When the Vikings acquired Donovan McNabb just after the lockout ended, the hope was that he'd give them a Brett Favre-like spark. In turn, McNabb had hoped to revitalize his career after being benched in Washington in favor of Rex Grossman. However, after a 1-5 start, McNabb soon found himself relegated to the bench again, with rookie Christian Ponder being named the starter. The following gives you five reasons why the Vikes made the right move.
One of the reasons the McNabb experiment has failed in Minnesota is his lack of a consistent work ethic. Starting in 2004, when Terrell Owens stated that the Eagles lost the Super Bowl due to his lack of endurance, McNabb's commitment to football has been questioned.
Ponder, on the other hand, is an eager rookie chomping at the bit to crack the lineup and start his career. Having earned his degree at Florida State in just two-and-a-half years, Ponder certainly possess both the skills and the want to learn the offense quickly and be successful.
With McNabb at the helm, the Vikings offense was fairly mundane, routinely featuring dink and dunk passes in multiple tight end sets. Offensive coordinator Bill Musgrave had aspirations of stretching the field, but Minnesota was unable to do so with Donovan throwing the passes.
Enter Ponder, whose presence immediately made a difference. On his very first play as a starter against the rival Packers, Ponder rolled out to his left and hit Michael Jenkins down the sideline with a 72-yard bomb. Ponder has provided the Vikings with a more lethal passing game to go along with All-Pro running back Adrian Peterson, and thus a more stable offensive attack.
Another reason for McNabb's unceremonious benching was his inability to make simple accurate throws.
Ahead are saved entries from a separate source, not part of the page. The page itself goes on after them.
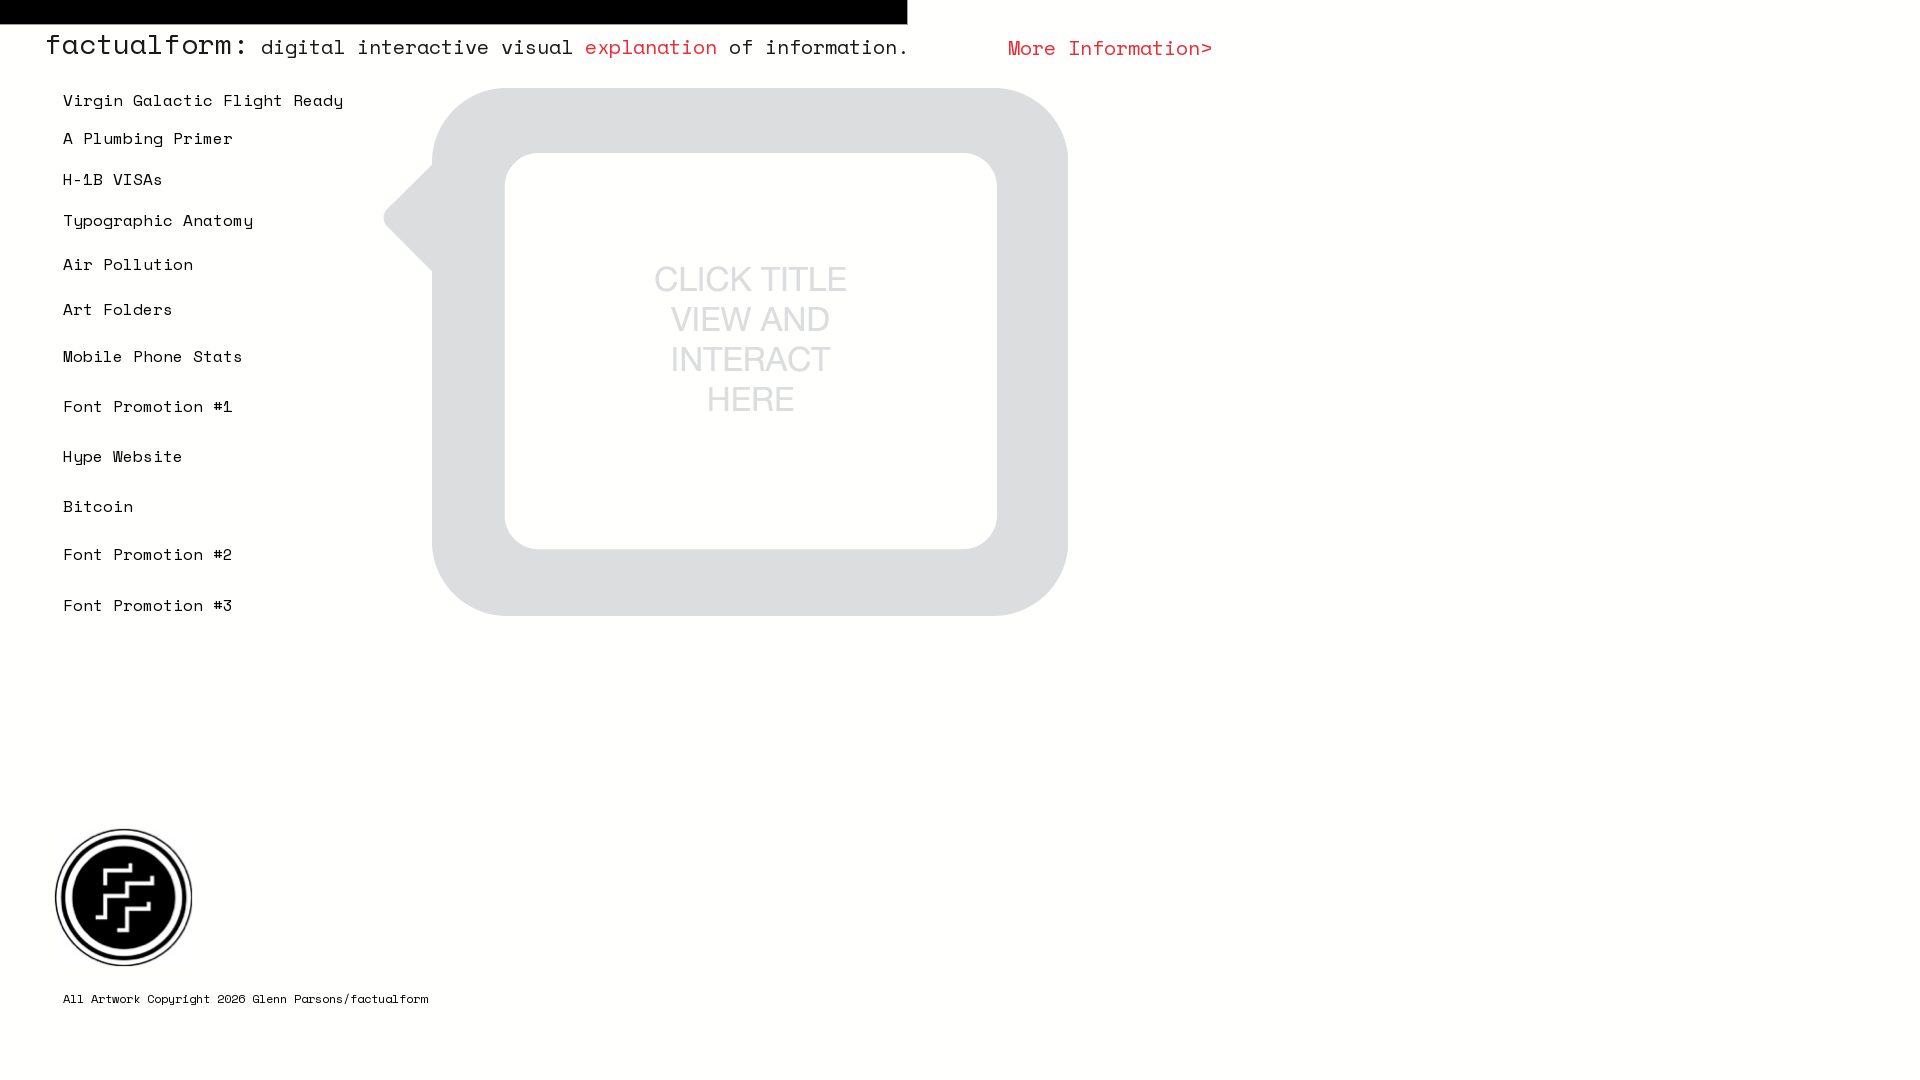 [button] (188, 261)
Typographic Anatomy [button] (158, 220) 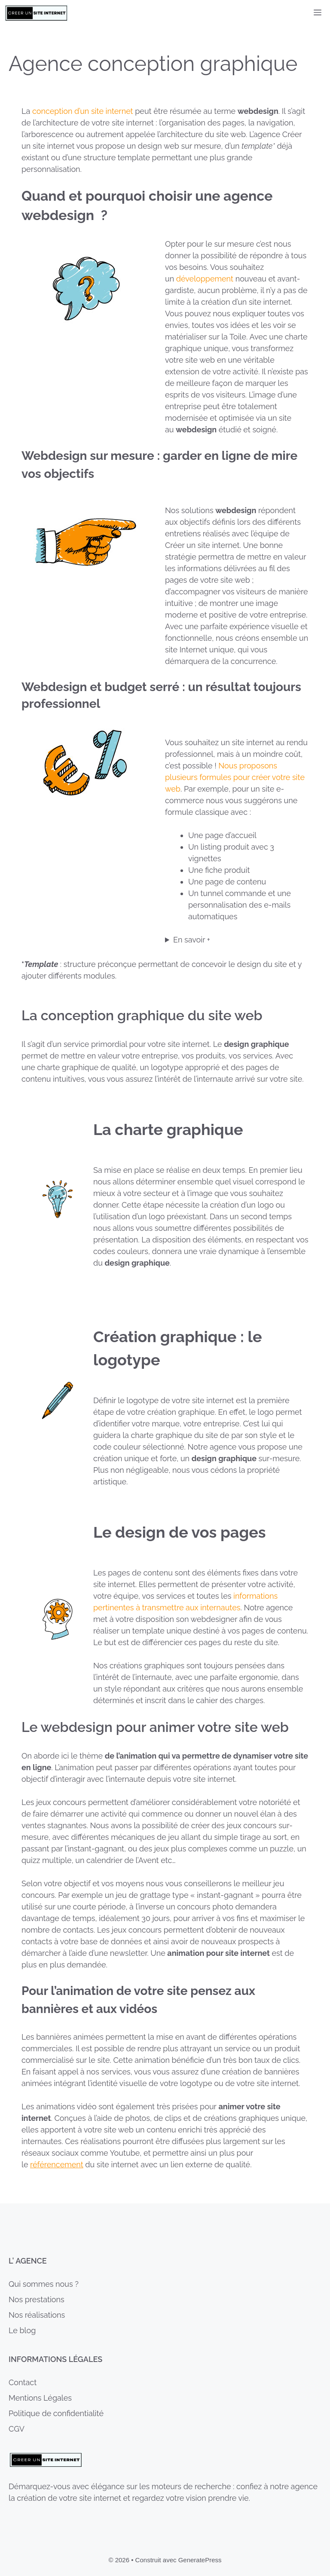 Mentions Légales (40, 2397)
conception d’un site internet (82, 111)
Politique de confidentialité (56, 2413)
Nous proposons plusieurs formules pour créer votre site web (235, 777)
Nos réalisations (37, 2314)
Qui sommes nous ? (44, 2283)
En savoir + (191, 939)
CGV (16, 2428)
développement (205, 278)
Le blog (22, 2330)
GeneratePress (200, 2560)
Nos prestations (36, 2299)
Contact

McNabb would often halt drives due to his poor throws on third-down plays. Some faulted his footwork while others said it was just a lack of inspiration to play on his part. Personally, I think it's his decrease in arm strength that's led to a lack of accuracy.
Since being inserted into the lineup, Ponder has shown both above average arm strength, as well as better accuracy than McNabb, specifically on more difficult throws. This was highlighted in his start against the Packers when Ponder threw a 20-yard touchdown to Michael Jenkins (seen above).
Jenkins was locked in tight coverage with Charles Woodson on the play. Anticipating Woodson would undercut the route as he had done before in the game, Ponder threw it high and away from him to where only Jenkins could catch the ball. Quite a throw for a rookie in his first-ever start.
Though known for his ability to run for most of his career, in recent years, McNabb's running skills have drastically diminished. This issue became even more magnified with the poor offensive line that the Vikings have. When he wasn't hitting the turf, McNabb was rushing decisions or making errant throws without setting his feet. Throwing on the run, his accuracy suffered even more, as McNabb could routinely been seen throwing balls in front of wide open receivers.
Ponder has shown an impressive ability to throw while on the move. In turn, Musgrave and the Vikings coaching staff have altered their play calling in order to suit Ponder's strengths, calling more roll outs and bootlegs to keep him moving. Ponder has also shown the ability to improvise and pick up some yards with his legs. Overall, he's just looked more fitting in the Vikings offense than McNabb ever did, certainly more exciting.
Yes, while the No. 1 reason Christian Ponder is superior to Donovan McNabb might seem basic, it's certainly not debatable. McNabb was signed on a one-year deal as a sort of mentor to Ponder—there's no future for him in Minnesota; there was never going to be. He was signed as a placeholder who would hopefully find a resurgence of some sort and lead the Vikings to the playoffs this year.
By Week 7, the week of his benching, it was clear this wasn't going to happen. So Minnesota was left with only one choice: play the kid and see what he's got. So far through two career starts, Ponder has performed well, throwing for 455 yards, three touchdowns and two interceptions.
In the process, he's given the Vikings and their fans hope—hope that the franchise will be quickly turned around to the NFC Championship caliber team that it was two years ago; hope that Donovan McNabb cannot give them.